Mahogany wood has a reddish-brown hue that deepens as the wood matures. The color isn’t consistent as you can notice some light and some dark areas.
It has a very smooth texture with hardly any voids. When it’s polished, it gives out an appealing reddish sheen.
Walnut wood has various grades of brown. It could be light brown or deep, dark brown that has a purplish hue or undertone.
Just like mahogany, it has a smooth texture when polished. It usually shows different shades of brown blending together as the sapwood tends to be lighter than the heartwood.
Mahogany Hardness & Density
With a 900 pounds/force and an average of 35 pounds per cubic foot, it’s safe to say that mahogany is one of the hardest and most dense woods out there.

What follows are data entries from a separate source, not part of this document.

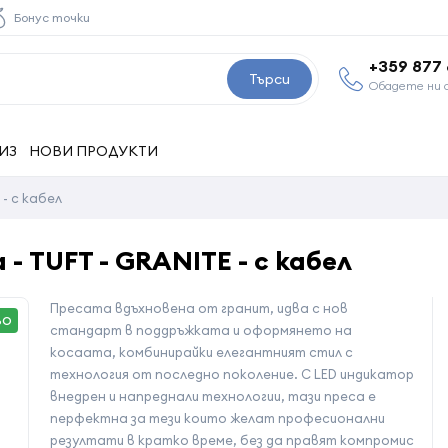
Бонус точки
+359 877
Търси
Обадете ни 
ИЗ
НОВИ ПРОДУКТИ
 - с кабел
- TUFT - GRANITE - с кабел
Пресата вдъхновена от гранит, идва с нов
ВО
стандарт в поддръжката и оформянето на
косаата, комбинирайки елегантният стил с
технология от последно поколение. С LED индикатор
внедрен и напреднали технологии, тази преса е
перфектна за тези които желат професионални
резултати в кратко време, без да правят компромис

Growing conditions and species play an important role in the final hardness of the wood. For example, African mahogany is slightly harder than South American mahogany.
Walnut Hardness & Density
Walnut wood is slightly harder and denser than mahogany wood. It has a hardness of 1,010 pounds/force and a density of 40 pounds/cubic foot.
This makes walnut sturdier than mahogany, but when it comes to furniture crafting, the difference in hardness and density is barely noticeable, especially after polishing.
The increased hardness won’t make much of a difference when it comes to constructing furniture, but it makes walnut wood much more reliable if you need wood carving, especially if you use black walnut.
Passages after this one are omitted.